• **TO DO**: Your answer should be the lines from the start of the records through the line with "que eu tenho", copied word for word.

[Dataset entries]

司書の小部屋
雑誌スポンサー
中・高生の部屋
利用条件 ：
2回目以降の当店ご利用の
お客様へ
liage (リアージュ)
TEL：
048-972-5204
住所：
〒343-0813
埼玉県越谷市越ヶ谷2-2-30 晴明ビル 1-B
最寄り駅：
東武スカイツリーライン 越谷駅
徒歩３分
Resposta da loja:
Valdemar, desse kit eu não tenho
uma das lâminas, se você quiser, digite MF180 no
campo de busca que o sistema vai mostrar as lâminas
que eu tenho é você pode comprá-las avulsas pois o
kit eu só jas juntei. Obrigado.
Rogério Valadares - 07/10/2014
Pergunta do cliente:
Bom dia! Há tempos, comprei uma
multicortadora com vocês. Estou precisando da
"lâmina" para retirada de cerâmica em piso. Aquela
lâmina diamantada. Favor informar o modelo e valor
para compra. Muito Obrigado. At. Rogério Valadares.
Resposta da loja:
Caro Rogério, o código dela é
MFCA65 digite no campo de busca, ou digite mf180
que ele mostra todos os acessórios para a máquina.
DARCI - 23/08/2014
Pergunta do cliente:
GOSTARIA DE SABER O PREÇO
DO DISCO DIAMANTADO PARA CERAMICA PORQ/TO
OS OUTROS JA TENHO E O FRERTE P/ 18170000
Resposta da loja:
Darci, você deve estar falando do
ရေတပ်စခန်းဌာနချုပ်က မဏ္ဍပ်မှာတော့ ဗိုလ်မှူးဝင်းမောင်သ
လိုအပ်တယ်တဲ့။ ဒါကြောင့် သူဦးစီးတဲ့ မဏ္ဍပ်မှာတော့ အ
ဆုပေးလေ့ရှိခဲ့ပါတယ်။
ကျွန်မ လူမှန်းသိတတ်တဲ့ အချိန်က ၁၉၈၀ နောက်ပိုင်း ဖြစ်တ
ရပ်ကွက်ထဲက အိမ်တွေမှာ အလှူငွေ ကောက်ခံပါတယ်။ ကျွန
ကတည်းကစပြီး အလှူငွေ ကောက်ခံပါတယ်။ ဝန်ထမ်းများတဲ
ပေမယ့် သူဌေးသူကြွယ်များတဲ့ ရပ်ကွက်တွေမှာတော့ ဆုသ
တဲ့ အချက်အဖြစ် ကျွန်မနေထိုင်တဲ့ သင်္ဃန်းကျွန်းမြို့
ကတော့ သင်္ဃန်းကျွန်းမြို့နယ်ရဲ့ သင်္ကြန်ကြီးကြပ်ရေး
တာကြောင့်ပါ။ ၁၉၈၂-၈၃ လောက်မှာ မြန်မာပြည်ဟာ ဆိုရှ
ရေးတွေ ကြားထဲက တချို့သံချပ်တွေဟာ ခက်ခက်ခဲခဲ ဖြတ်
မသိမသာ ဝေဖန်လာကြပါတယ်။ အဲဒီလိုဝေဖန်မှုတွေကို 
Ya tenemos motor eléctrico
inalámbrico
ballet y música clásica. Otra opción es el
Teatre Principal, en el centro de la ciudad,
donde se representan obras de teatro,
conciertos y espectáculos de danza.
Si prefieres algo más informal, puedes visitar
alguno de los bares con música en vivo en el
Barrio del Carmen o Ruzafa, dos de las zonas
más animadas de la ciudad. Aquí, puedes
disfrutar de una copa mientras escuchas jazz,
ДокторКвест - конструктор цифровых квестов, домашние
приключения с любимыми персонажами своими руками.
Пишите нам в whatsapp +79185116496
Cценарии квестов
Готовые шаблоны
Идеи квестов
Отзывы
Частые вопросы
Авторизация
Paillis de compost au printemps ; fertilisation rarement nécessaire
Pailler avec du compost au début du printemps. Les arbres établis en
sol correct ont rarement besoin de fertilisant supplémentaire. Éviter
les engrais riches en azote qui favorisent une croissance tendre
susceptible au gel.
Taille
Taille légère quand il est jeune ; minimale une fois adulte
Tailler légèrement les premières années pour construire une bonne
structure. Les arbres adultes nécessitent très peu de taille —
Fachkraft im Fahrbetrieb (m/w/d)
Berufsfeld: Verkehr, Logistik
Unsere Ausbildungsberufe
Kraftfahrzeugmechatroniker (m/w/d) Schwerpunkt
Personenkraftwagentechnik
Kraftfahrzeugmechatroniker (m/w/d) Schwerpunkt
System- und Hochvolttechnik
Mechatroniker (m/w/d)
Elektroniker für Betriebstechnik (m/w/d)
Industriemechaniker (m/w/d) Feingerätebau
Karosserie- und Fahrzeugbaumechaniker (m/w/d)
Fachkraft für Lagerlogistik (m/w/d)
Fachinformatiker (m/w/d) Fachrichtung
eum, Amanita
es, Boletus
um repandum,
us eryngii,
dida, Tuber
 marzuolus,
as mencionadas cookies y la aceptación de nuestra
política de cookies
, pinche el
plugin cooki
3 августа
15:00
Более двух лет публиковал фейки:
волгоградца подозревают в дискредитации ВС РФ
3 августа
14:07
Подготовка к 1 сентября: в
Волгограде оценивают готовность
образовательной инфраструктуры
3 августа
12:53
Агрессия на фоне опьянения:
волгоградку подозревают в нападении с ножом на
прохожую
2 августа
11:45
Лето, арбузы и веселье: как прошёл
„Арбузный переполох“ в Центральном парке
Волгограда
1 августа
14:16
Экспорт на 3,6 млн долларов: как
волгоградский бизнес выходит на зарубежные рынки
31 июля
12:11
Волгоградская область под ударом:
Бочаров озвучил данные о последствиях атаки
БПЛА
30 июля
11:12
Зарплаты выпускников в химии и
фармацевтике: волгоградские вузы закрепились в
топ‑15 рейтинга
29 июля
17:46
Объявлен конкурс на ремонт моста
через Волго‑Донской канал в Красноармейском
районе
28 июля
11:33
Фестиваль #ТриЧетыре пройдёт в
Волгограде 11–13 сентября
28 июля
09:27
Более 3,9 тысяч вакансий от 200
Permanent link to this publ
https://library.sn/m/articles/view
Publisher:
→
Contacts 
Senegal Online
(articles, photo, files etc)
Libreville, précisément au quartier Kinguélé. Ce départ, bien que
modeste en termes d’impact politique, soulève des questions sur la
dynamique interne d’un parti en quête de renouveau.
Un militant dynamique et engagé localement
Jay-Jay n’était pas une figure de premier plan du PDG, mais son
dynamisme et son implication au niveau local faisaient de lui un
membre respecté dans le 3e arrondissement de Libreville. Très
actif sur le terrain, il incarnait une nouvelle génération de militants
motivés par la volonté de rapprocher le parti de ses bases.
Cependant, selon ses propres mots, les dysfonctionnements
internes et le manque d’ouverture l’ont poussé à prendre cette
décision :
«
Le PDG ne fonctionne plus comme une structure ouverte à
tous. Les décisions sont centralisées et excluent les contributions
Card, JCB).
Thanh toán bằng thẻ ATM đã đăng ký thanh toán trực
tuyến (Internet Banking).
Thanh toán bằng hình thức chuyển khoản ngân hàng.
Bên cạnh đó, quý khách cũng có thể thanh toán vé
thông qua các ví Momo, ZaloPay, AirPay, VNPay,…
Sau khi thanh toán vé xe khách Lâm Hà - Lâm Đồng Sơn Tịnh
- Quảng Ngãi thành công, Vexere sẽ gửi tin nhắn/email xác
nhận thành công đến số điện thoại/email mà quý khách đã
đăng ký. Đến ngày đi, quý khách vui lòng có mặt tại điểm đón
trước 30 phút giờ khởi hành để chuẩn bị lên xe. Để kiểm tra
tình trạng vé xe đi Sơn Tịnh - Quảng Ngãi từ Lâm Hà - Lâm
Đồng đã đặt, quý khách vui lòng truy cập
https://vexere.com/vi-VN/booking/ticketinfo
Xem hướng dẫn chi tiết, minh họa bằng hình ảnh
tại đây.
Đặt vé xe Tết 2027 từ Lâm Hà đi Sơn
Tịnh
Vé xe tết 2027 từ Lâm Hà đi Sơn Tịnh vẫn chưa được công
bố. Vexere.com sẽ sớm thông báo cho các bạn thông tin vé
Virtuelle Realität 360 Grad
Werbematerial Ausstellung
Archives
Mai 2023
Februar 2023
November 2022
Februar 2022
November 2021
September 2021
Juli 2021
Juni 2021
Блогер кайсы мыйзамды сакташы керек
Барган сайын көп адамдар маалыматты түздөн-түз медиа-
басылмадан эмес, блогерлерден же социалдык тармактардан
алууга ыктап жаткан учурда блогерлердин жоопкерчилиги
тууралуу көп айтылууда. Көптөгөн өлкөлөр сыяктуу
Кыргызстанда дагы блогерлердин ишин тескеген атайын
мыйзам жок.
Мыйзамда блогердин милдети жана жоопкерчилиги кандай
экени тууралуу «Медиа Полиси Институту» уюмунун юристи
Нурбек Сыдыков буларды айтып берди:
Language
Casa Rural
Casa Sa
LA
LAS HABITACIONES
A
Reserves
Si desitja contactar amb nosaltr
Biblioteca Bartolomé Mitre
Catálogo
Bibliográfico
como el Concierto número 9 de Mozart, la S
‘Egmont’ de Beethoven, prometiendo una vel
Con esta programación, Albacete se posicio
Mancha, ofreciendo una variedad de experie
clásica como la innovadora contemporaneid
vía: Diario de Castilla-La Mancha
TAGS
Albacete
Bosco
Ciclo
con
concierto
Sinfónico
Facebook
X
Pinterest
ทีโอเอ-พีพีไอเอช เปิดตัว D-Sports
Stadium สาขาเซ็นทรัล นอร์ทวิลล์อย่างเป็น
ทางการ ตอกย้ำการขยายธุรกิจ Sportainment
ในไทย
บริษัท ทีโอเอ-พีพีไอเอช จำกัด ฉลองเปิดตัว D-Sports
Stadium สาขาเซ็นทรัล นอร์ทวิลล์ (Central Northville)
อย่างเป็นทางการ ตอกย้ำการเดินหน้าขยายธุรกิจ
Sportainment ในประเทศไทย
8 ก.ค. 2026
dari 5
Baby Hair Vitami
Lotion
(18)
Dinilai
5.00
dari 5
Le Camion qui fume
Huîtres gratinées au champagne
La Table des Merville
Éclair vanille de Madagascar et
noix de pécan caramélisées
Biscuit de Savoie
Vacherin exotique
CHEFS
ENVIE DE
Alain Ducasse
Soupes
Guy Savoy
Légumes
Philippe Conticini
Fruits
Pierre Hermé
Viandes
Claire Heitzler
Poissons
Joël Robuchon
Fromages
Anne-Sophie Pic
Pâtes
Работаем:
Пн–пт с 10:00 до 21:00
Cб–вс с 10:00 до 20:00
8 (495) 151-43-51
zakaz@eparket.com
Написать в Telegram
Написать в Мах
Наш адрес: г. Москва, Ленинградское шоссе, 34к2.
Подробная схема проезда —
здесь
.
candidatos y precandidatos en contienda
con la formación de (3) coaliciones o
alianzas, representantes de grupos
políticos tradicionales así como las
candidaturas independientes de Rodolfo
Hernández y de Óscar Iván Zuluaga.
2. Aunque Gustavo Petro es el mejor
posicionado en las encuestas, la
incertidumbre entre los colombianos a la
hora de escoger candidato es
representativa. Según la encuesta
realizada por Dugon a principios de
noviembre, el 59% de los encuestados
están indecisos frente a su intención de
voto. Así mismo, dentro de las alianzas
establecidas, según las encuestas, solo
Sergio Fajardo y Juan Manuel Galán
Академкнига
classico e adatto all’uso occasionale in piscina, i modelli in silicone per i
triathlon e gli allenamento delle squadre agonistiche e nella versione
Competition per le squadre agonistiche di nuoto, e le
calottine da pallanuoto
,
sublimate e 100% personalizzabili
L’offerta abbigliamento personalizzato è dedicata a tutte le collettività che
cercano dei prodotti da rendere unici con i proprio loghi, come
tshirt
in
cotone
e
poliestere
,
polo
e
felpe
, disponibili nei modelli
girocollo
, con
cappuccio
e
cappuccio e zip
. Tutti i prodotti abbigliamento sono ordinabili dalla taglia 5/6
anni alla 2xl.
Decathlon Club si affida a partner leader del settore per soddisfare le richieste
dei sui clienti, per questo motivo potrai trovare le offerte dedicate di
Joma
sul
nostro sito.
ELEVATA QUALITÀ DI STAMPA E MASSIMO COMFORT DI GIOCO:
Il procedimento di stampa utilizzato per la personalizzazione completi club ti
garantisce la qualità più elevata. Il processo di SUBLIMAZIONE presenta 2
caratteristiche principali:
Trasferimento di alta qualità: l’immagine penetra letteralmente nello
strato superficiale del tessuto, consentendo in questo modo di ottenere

• **ANSWER FOR THE TASK**:
司書の小部屋
雑誌スポンサー
中・高生の部屋
利用条件 ：
2回目以降の当店ご利用の
お客様へ
liage (リアージュ)
TEL：
048-972-5204
住所：
〒343-0813
埼玉県越谷市越ヶ谷2-2-30 晴明ビル 1-B
最寄り駅：
東武スカイツリーライン 越谷駅
徒歩３分
Resposta da loja:
Valdemar, desse kit eu não tenho
uma das lâminas, se você quiser, digite MF180 no
campo de busca que o sistema vai mostrar as lâminas
que eu tenho é você pode comprá-las avulsas pois o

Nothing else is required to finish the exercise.